The figure includes US$76-million in total compensation in 2023.
The pay, which came largely through stock and option awards, is nearly twice the US$60-million chief executive officer Tobias Lütke made from 2021 to 2023 and nearly five times the US$24.9-million president Harley Finkelstein received. (Shopify gave Mr. Lütke stock awards in February of this year that it valued at US$150-million.)
Mr. Nejatian arrived at Shopify in September, 2019, as a vice-president and general manager of Shopify Money, a team that developed various payment systems for the company’s customers. Previously, he’d spent less than two years at Facebook as a lead product manager and five years running his own payments company, Kash.

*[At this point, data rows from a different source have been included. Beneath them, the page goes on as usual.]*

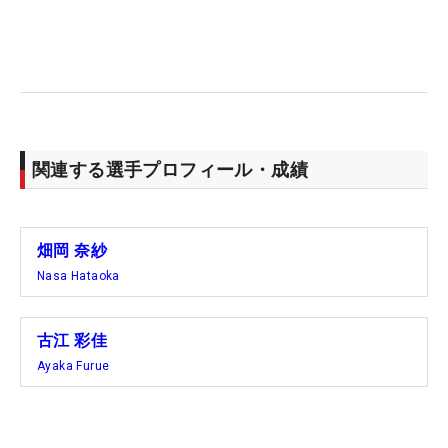
「ショットの調子自体はよかった。それでオーバー
パーやイーブンで終わるのは悔しい。最後アンダー
で終わることができてよかった」。トータル5アン
ダー・49位タイという結果ながら、次戦につながる
最終日を過ごせた。
関連する選手プロフィール・成績
続く試合は、シンガポールで行われる「HSBC女子
世界選手権」（3月2～5日）。“アジアのメジャ
ー”とも呼ばれる大会で、難関セントーサGCが舞台
畑岡 奈紗
になる。これに向け2人は、「去年惜しいところ
Nasa Hataoka
（11位）までいった。今年は優勝争いができるよう
に頑張りたい」（畑岡）、「アップダウンがあるの
古江 彩佳
で、距離感をしっかり合わせられたら」（古江）と
Ayaka Furue
意気込みを示した。（文・間宮輝憲）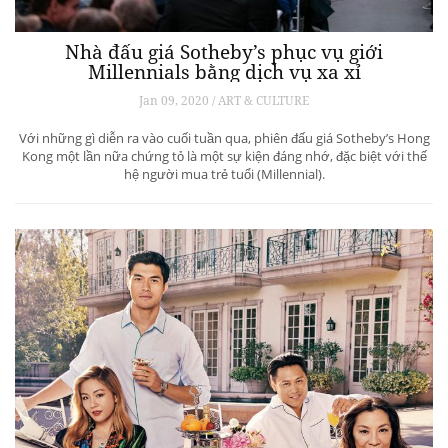
Nhà đấu giá Sotheby’s phục vụ giới
Millennials bằng dịch vụ xa xỉ
Jan 09, 2020 / ART & CULTURE
Với những gì diễn ra vào cuối tuần qua, phiên đấu giá Sotheby’s Hong
Kong một lần nữa chứng tỏ là một sự kiện đáng nhớ, đặc biệt với thế
hệ người mua trẻ tuổi (Millennial).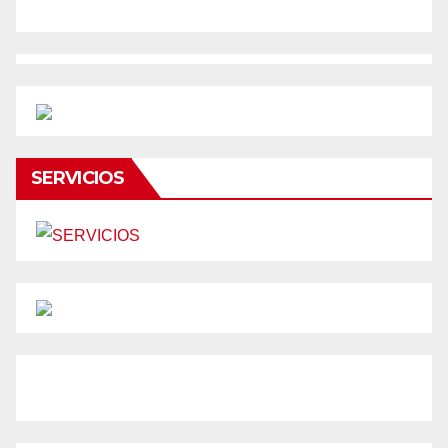
SERVICIOS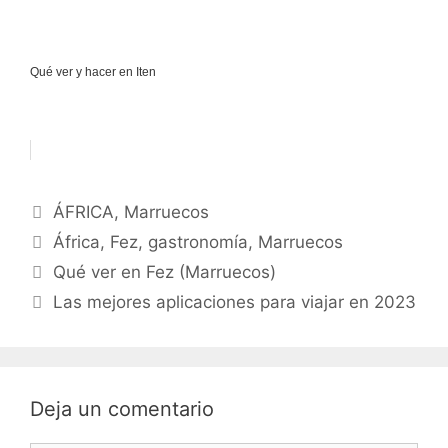
Qué ver y hacer en Iten
Categorías
ÁFRICA
,
Marruecos
Etiquetas
África
,
Fez
,
gastronomía
,
Marruecos
Qué ver en Fez (Marruecos)
Las mejores aplicaciones para viajar en 2023
Deja un comentario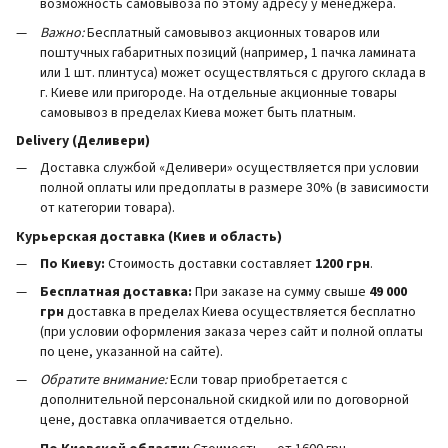
возможность самовывоза по этому адресу у менеджера.
Важно:
Бесплатный самовывоз акционных товаров или
поштучных габаритных позиций (например, 1 пачка ламината
или 1 шт. плинтуса) может осуществляться с другого склада в
г. Киеве или пригороде. На отдельные акционные товары
самовывоз в пределах Киева может быть платным.
Delivery (Деливери)
Доставка службой «Деливери» осуществляется при условии
полной оплаты или предоплаты в размере 30% (в зависимости
от категории товара).
Курьерская доставка (Киев и область)
По Киеву:
Стоимость доставки составляет
1200 грн
.
Бесплатная доставка:
При заказе на сумму свыше
49 000
грн
доставка в пределах Киева осуществляется бесплатно
(при условии оформления заказа через сайт и полной оплаты
по цене, указанной на сайте).
Обратите внимание:
Если товар приобретается с
дополнительной персональной скидкой или по договорной
цене, доставка оплачивается отдельно.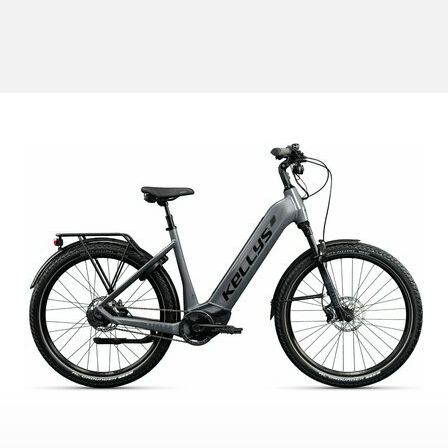
CROSS
DÁMSKE XC
TREKKING
CROSS
TREKKING
CITY
NÁHRADNÉ DIELY NA BICYKEL
OCHRANA BICYKLA
BEZDUŠOVÉ SYSTÉMY
OSVETLENIE
BRZDOVÉ PRÍSLUŠENSTV
PUMPY
DUŠE
REFLEXNÉ PRVKY
HÁKY MENIČA
STOJANY
LANKÁ A BOWDENY
RKADLÁ NA BICYKEL
LEPENIE
ZVONČEKY
NÁRADIE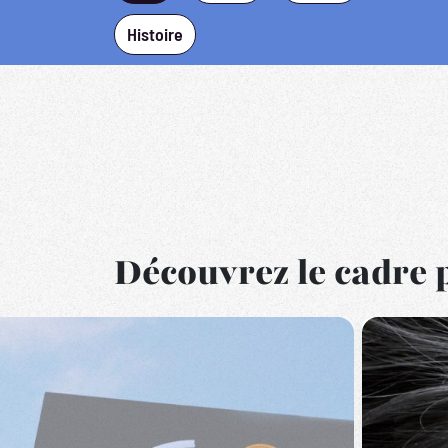
Histoire
Découvrez le cadre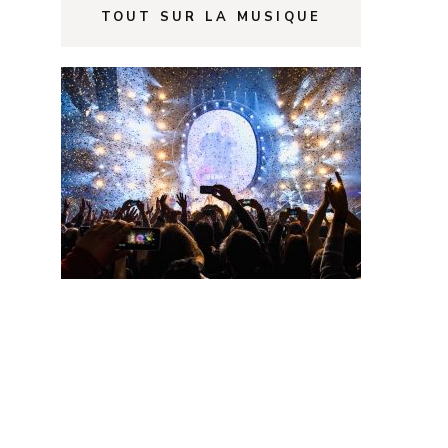
TOUT SUR LA MUSIQUE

Before his years in the tech industry, however, Mr. Nejatian spent an eventful two years in Canadian government. Serving as director of multicultural affairs for then immigration minister Jason Kenney in 2011, he used Mr. Kenney’s MP-office letterhead for a political fundraising appeal. He accidentally sent the fundraising package, including a presentation on Conservative Party strategy, to an NDP MP.
Mr. Kenney fired Mr. Nejatian in March, 2011, then apologized publicly and rehired him in May, 2011. According to Mr. Nejatian’s LinkedIn profile, he left government work – and Canada – in November, 2012.
Mr. Nejatian earned a salary of US$800,000 in 2023 and no cash bonus, since Shopify’s top executives have no annual incentive plan.
In mid-December, Shopify awarded him 516,529 shares of restricted stock, which vest in chunks on the first through third anniversaries of the grant. Shopify valued the grant at US$37.7-million.
Shopify also awarded him 955,171 options, which it valued at US$37.5-million. The options have an exercise price of US$72.60.
In its management information circular, Shopify says the compensation committee of its board of directors made the stock awards “to ensure Mr. Nejatian is focused on fostering sustained performance and increasing shareholder value over an extended horizon.” The committee considered “market data, the scope of Mr. Nejatian’s responsibilities and impact on our business, and his existing equity award holdings” in setting the size of the award.
For many years, Shopify stock options were a money machine as the company’s shares rocketed ever higher. In the six and a half years from the May, 2015, initial public offering to its September, 2021, high, Shopify stock rose 6,268 per cent. Mr. Lütke, the company’s founder, was at one point among the richest Canadians in the world. (Even today, the stock he holds in the company is worth US$4.8-billion.)
The company has retreated from those lofty heights. With Shopify’s 18-per-cent plunge last Wednesday, after releasing weak financial guidance numbers, the shares are down 63 per cent from their all-time high.
Shopify stock remains volatile: It was the second-best-performing stock on the S&P/TSX Composite Index last year, with a return of 124 per cent, according to S&P Global Market Intelligence. After Wednesday’s tumble, it’s sixth from the bottom for 2024.
More than two-thirds of the options Mr. Nejatian has received from Shopify, including the grant made in December, are out-of-the-money. That means the exercise price is higher than the current market price and there is no money to be made by exercising them. His options expire between 2029 and 2033, however, giving him time for Shopify’s stock to recover.
But other options remain profitable. At Friday’s New York Stock Exchange trading prices for Shopify of around US$60, his options have unrealized profits of US$10.1-million. He also has 608,152 shares of unvested restricted stock, worth US$36.5-million, and owns 189,501 shares, worth US$11.4-million, outright. Altogether, the three securities are worth just under US$58-million.